Interestingly, Bristow believes that the Investigatory Powers Bill proposals surrounding internet data retention do not go far enough.
Some websites, including those that offer communication services or host illegal content, are open to law enforcement data requests, but others, such as travel booking websites, will not be accessible by the NCA.
"We need to be clear that there will be data retained by service providers that we cannot request access to," he said. "That does limit some of our ability to protect the public and fight crime."
Data protection woes
The committee openly questioned the ability of law enforcement agencies to keep any new data secure in the wake of numerous data breaches this year alone, including at Target, the US Office of Personnel Management and TalkTalk.
"The vast majority of the communication data is held by the providers and we can only access it in certain circumstances," explained Chris Farrimond, deputy director of intelligence collection at the NCA.

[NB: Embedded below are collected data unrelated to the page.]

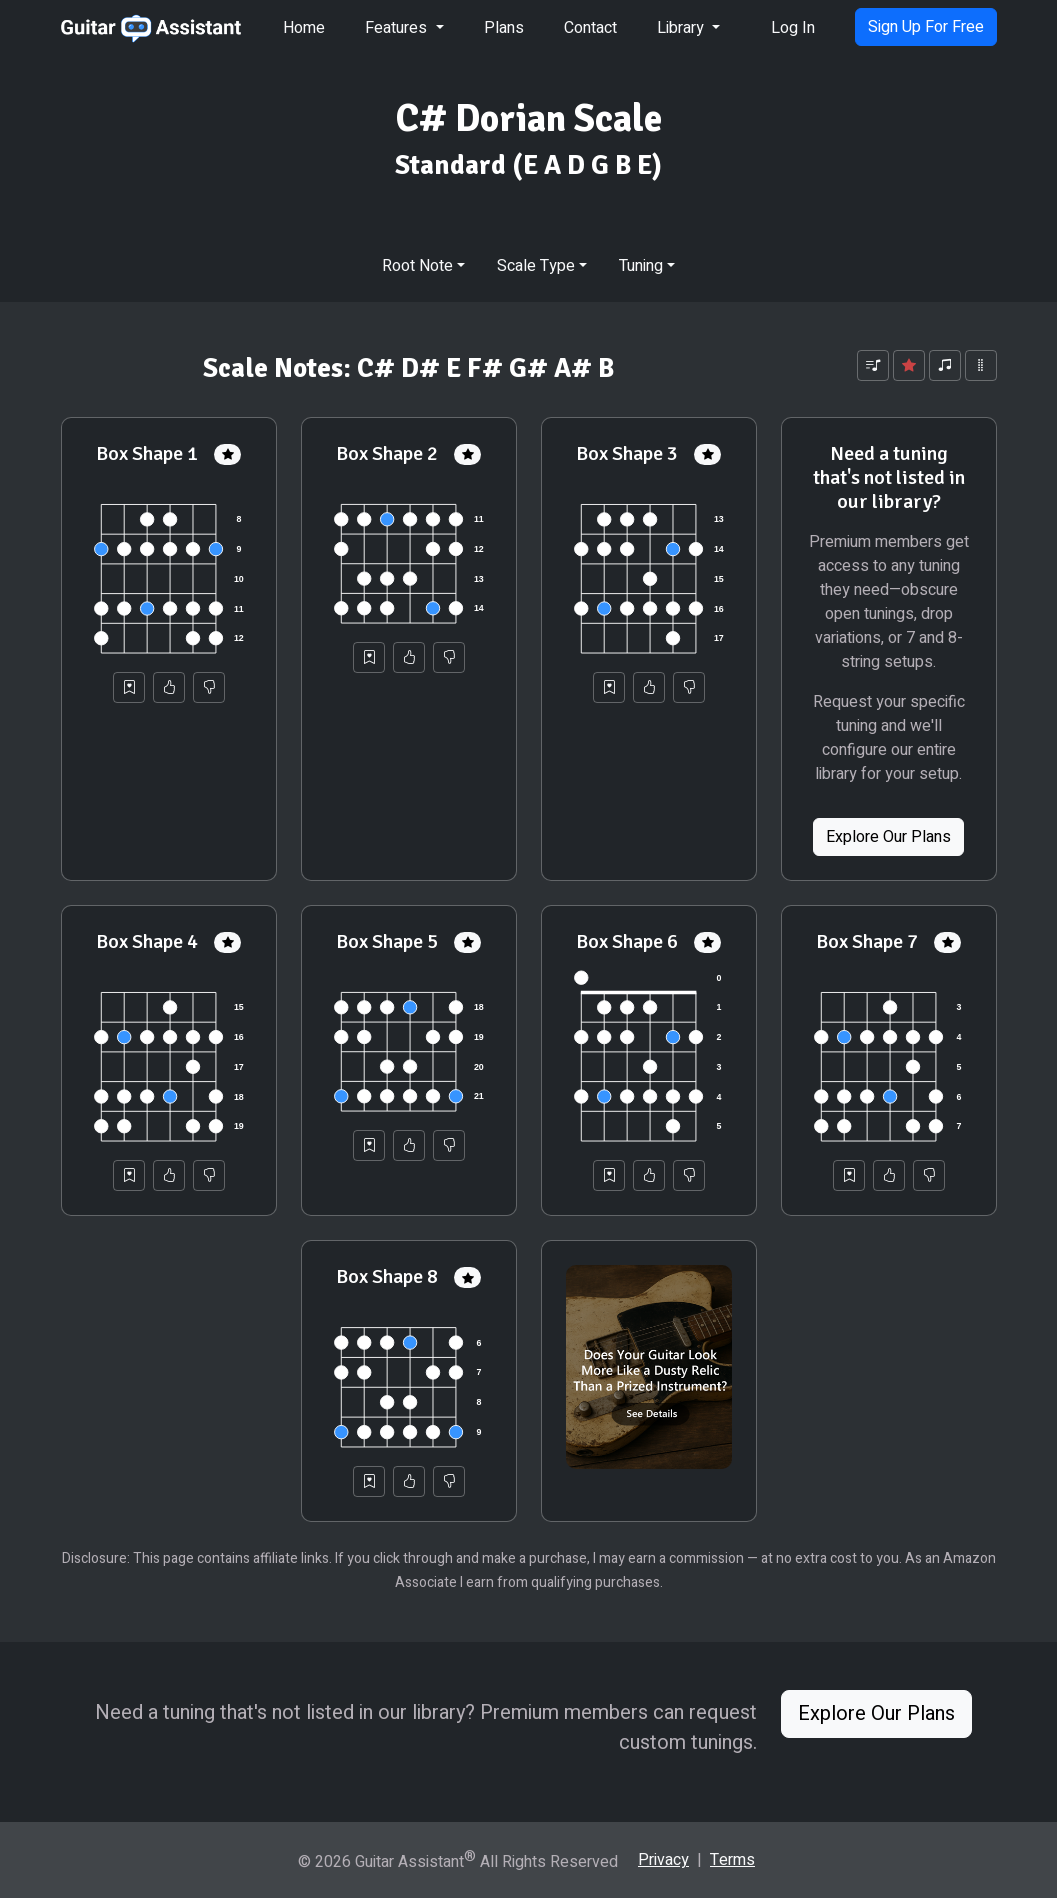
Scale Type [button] (536, 266)
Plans (504, 28)
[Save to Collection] (129, 687)
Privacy (663, 1860)
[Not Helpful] (209, 687)
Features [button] (398, 28)
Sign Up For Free (926, 27)
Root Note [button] (417, 266)
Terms (732, 1860)
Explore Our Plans (888, 837)
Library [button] (682, 28)
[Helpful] (169, 687)
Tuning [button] (641, 266)
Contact (590, 28)
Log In (793, 28)
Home (304, 28)
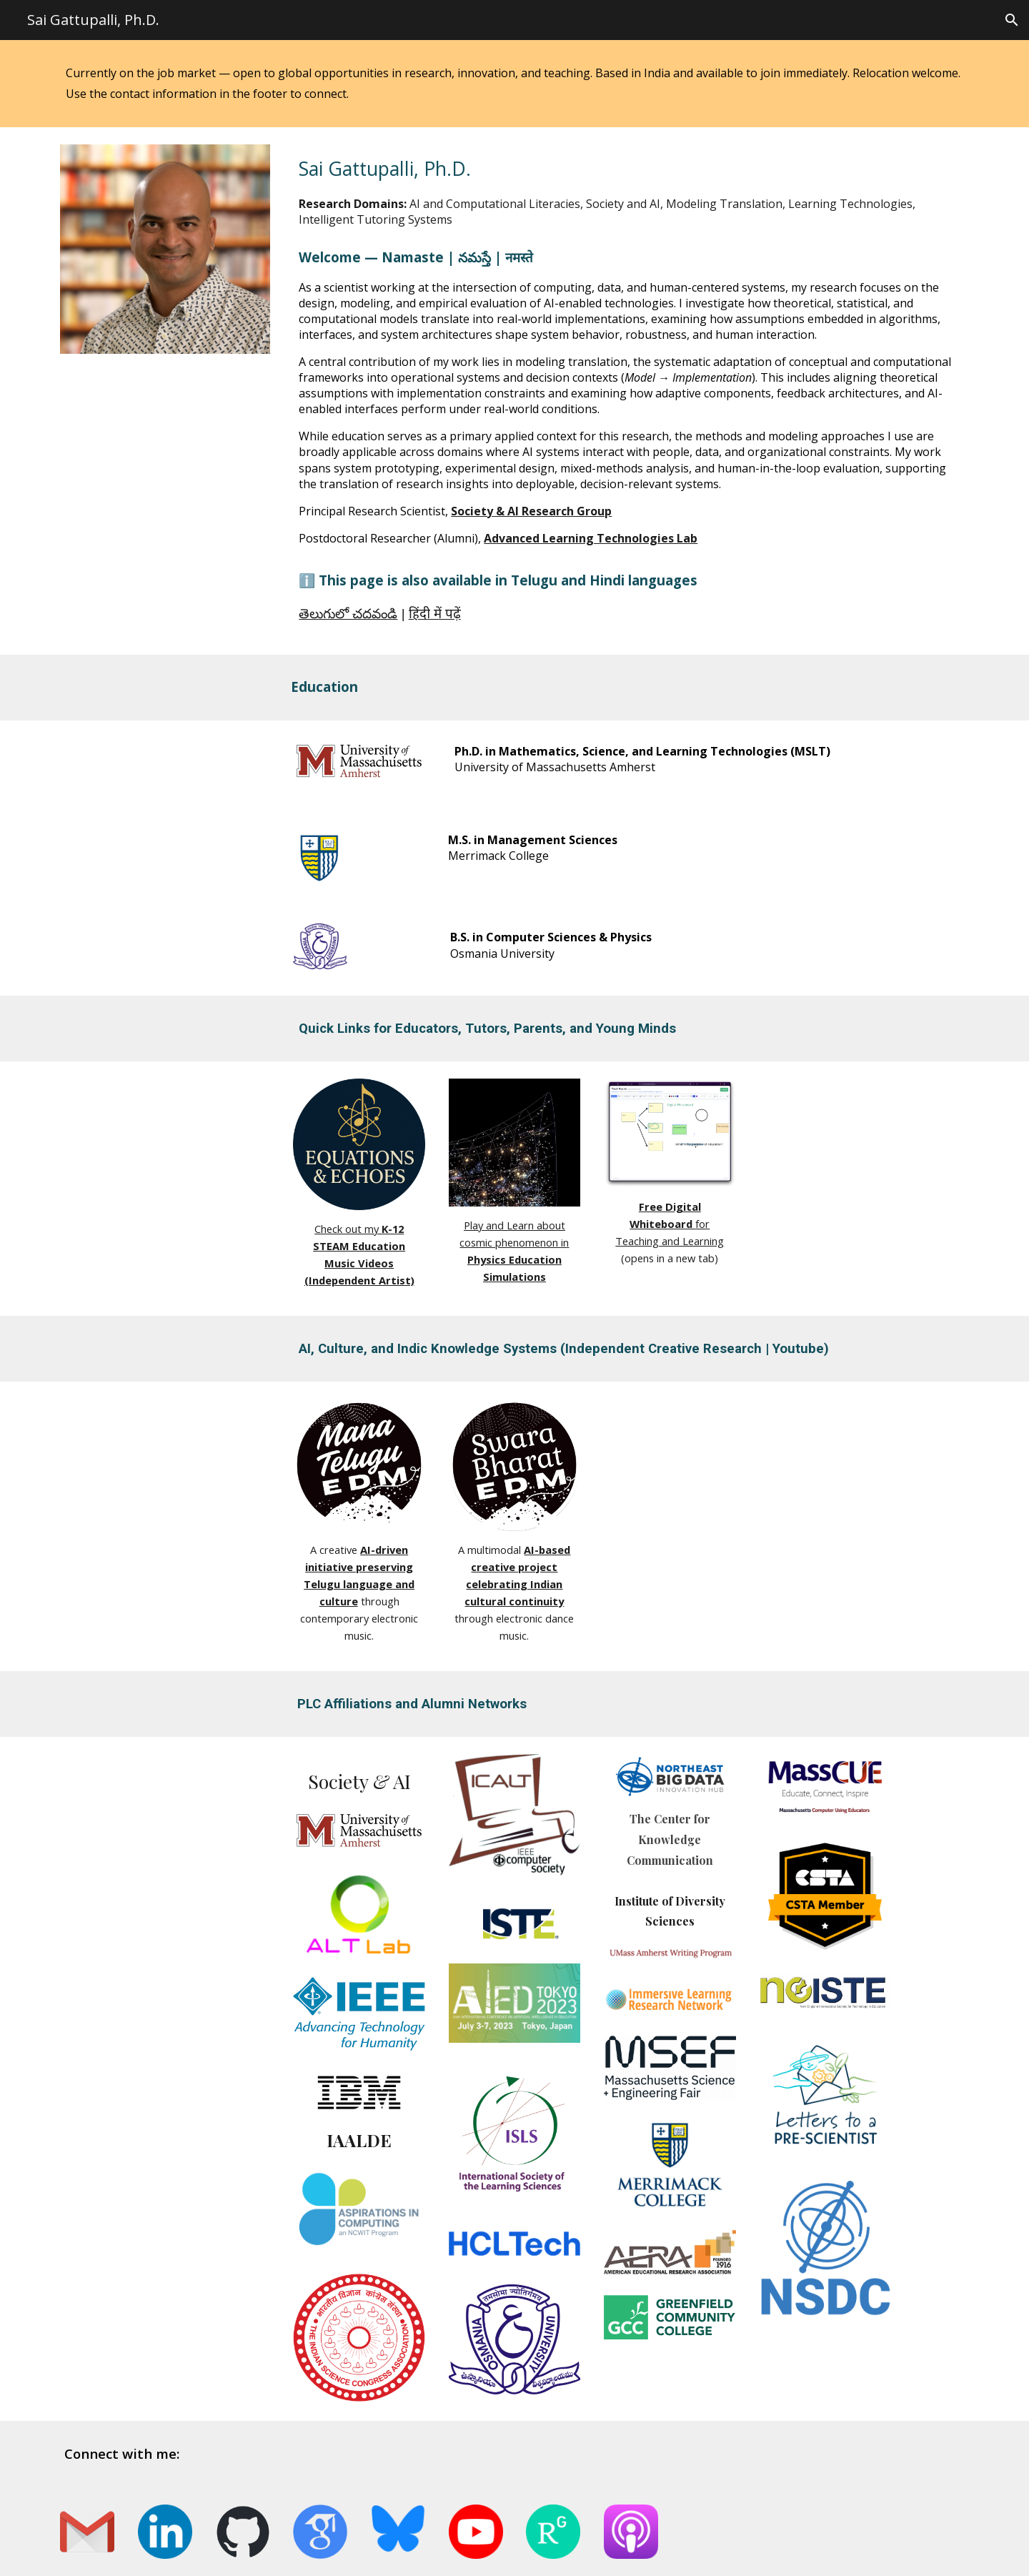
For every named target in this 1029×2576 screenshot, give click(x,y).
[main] (514, 83)
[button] (1012, 20)
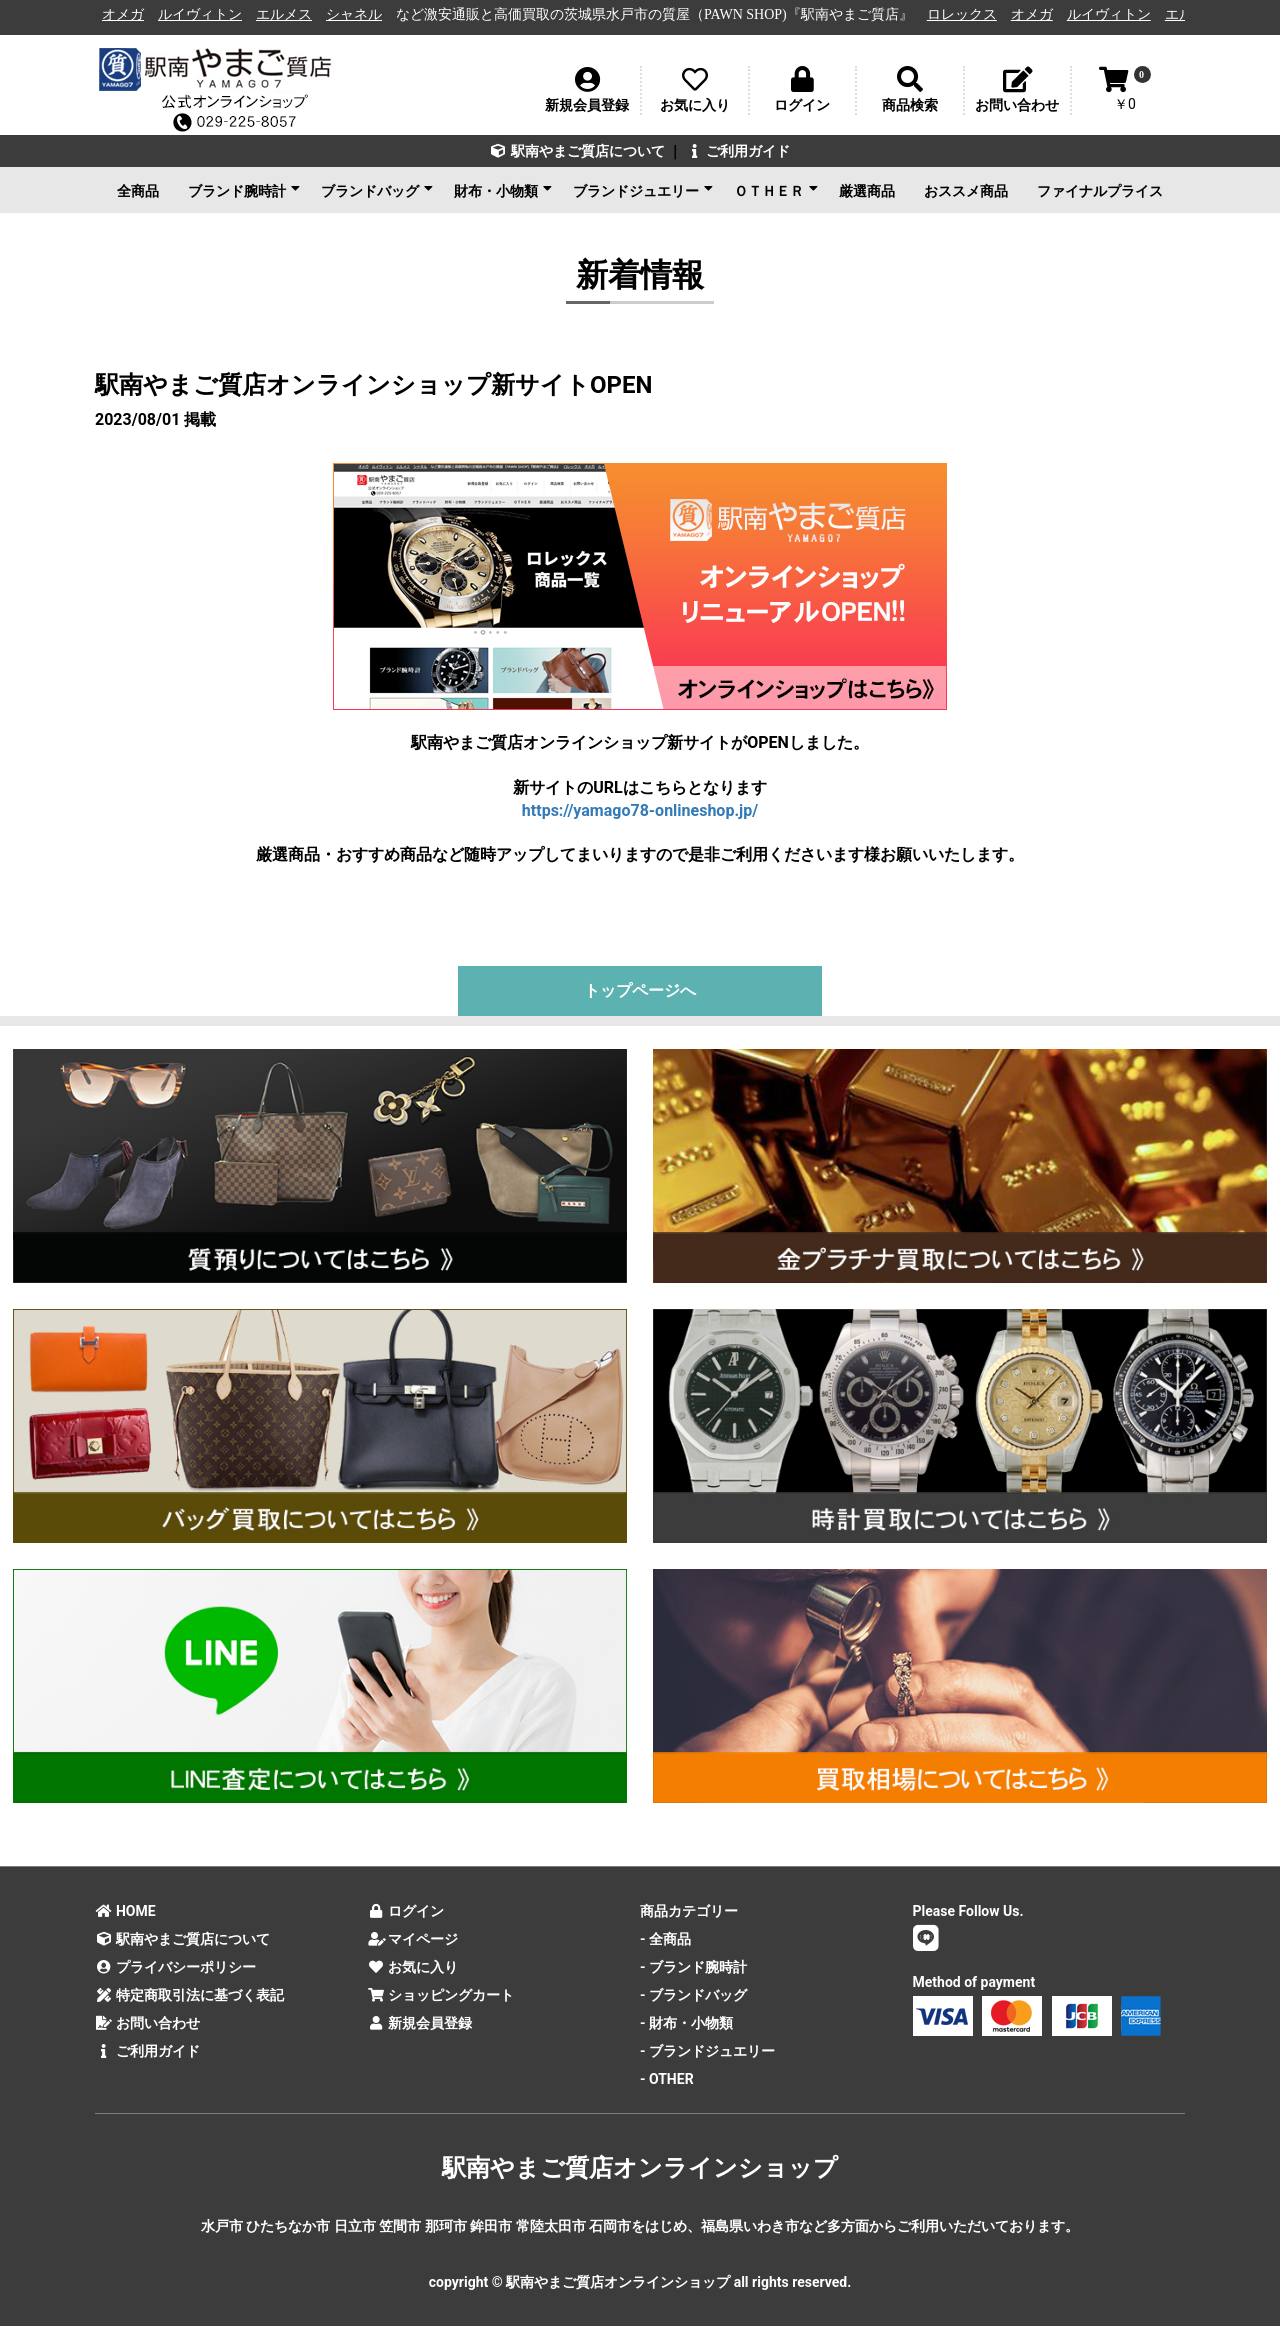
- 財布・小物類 (686, 2023)
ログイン (406, 1911)
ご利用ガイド (737, 151)
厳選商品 (867, 191)
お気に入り (413, 1967)
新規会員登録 (420, 2023)
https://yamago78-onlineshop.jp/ (640, 810)
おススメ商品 (966, 191)
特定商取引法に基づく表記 (189, 1995)
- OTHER (667, 2079)
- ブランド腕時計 (693, 1967)
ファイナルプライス (1100, 191)
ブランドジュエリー (643, 190)
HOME (125, 1911)
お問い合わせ (147, 2023)
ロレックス (977, 14)
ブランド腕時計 (244, 190)
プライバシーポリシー (175, 1967)
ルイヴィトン (215, 14)
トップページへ (640, 990)
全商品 (138, 191)
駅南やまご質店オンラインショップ (640, 2168)
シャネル (369, 14)
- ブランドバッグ (693, 1995)
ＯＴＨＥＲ (776, 190)
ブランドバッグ (377, 190)
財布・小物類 (503, 190)
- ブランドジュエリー (707, 2051)
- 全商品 (665, 1939)
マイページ (413, 1939)
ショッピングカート (441, 1995)
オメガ (138, 14)
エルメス (299, 14)
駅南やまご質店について (577, 151)
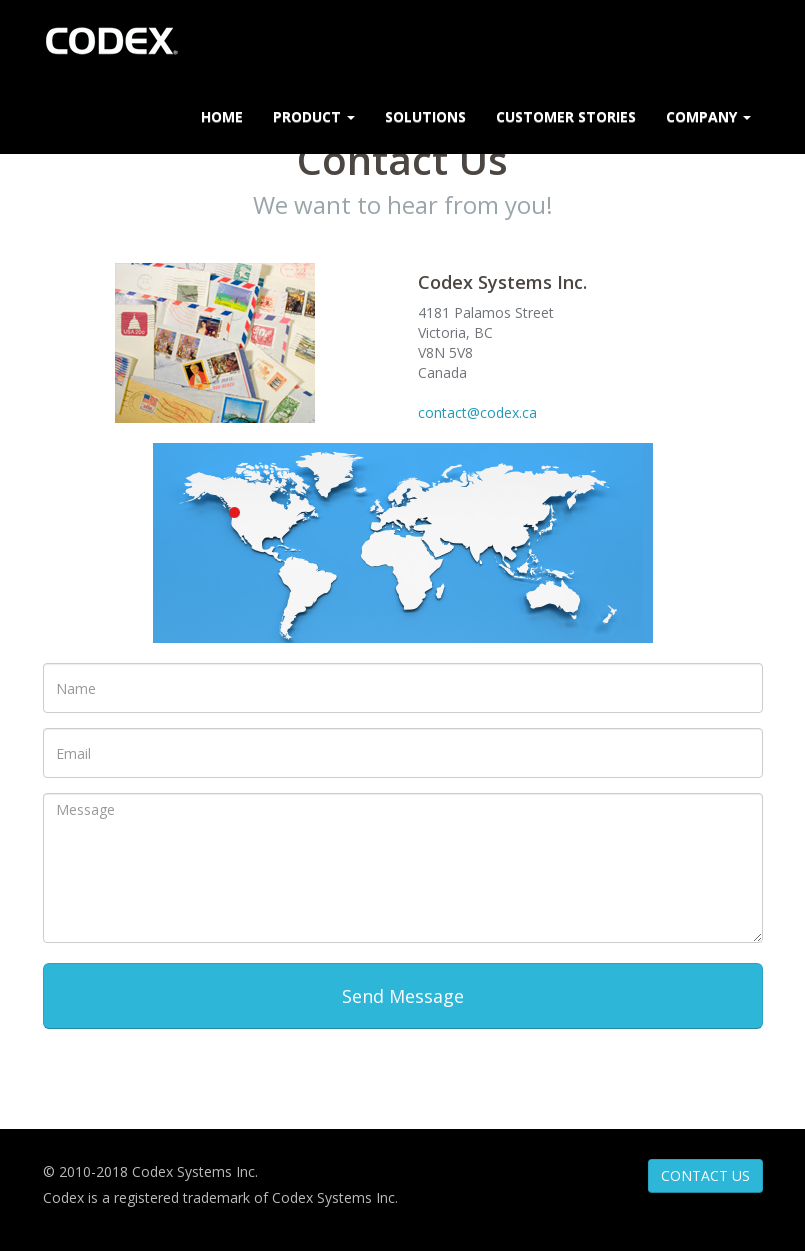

"When [communications data] comes in it's held in the same systems as all of the other evidence that we have, so it's treated in exactly the same way to exactly the same specification, which is at a very high level."
However, the NCA website continues to be a target for hackers. "Although there have been various attempts to get onto our website they have only managed the outward facing one and never managed to get anywhere near the inward facing one. Now, that's not a challenge, but we are satisfied with the security of our system," Farrimond said.
Bristow believes that the NCA has the necessary security in place to stay protected despite the increased risk of cyber attack.
"Of most of the attacks we get on our outward facing website the catalyst is that we have taken on some cyber criminals, so the community that supports people like that do a denial-of-service attack on our website to try to get us to take it down," he explained.
"We spend considerable resources and energy making sure that we keep that site secure, but that is not the system where we retain our intelligence and our evidence."
Indeed, the NCA website was knocked offline by hacking group Lizard Squad in September after six alleged members of the group were arrested by the agency.
There is plenty of opposition to the Investigatory Powers Bill from civil liberty groups and privacy advocates, but it is clear that UK law enforcement is increasingly keen to throw its full weight behind the surveillance proposals.